Do confronto entre o antigo testamento (bíblia hebraica) e o novo testamento (evangelhos cristãos) verifica-se que o deus hebreu, de nome Jeová, não se confunde com o deus cristão: são divindades distintas e opostas. Jeová é deus de um só povo (hebreu). O deus cristão, que Jesus chamava de Pai Celestial, é deus de todos os povos. Jeová tem características perversas; o Pai Celestial, características bondosas. Jeová promete vida afortunada aqui na Terra ao hebreu que lhe for fiel. Jesus promete bem-aventurança no reino espiritual aos seres humanos segundo o merecimento. Jeová seduziu Abraão prometendo riquezas materiais. Ao tentar fazer o mesmo com Jesus, fracassou. Jesus resistiu à tentação: “afasta-te de mim Satanás”. O Jeová de Abraão e o Satanás de Jesus são o mesmo demônio que habita o interior de cada ser humano. O judaísmo e o cristianismo são patriarcais. A igreja católica atenuou a situação, criando o culto à Maria, mãe de Jesus, que passou a mãe de deus e virgem, como se fosse possível Deus ter pai ou mãe e Maria ser virgem depois de parir sete filhos!

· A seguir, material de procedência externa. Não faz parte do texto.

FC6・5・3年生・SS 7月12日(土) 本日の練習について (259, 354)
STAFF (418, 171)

O ser humano, criatura do reino animal, tem todos os atributos dos animais irracionais, inclusive a ferocidade. Tal como os irracionais, o animal racional não é feroz o tempo todo, nem manso o tempo todo. A educação encobre a ferocidade e a coloca na jaula. Ao menor descuido, abre-se a porta da jaula e o demônio escapa. Krishnamurti dizia que devemos ir além do pensamento, da linguagem e do tempo se quisermos resolver os problemas existenciais e eliminar o medo e o desejo. Em outras palavras: devemos assim proceder para dominar o demônio, que além de feroz é inteligente e sagaz. A técnica de controle dificilmente é aplicada, pois, no cotidiano, as pessoas comportam-se de modo letárgico, nem feliz nem infeliz. A felicidade parece não constar objetivamente dos seus propósitos. Nota-se que as pessoas levam uma existência robotizada, padronizada na linguagem, no consumo, nos costumes, sem questionar as informações que lhes entram pelos olhos e ouvidos, sem refletir, sem meditar sobre as idéias e as crenças circulantes.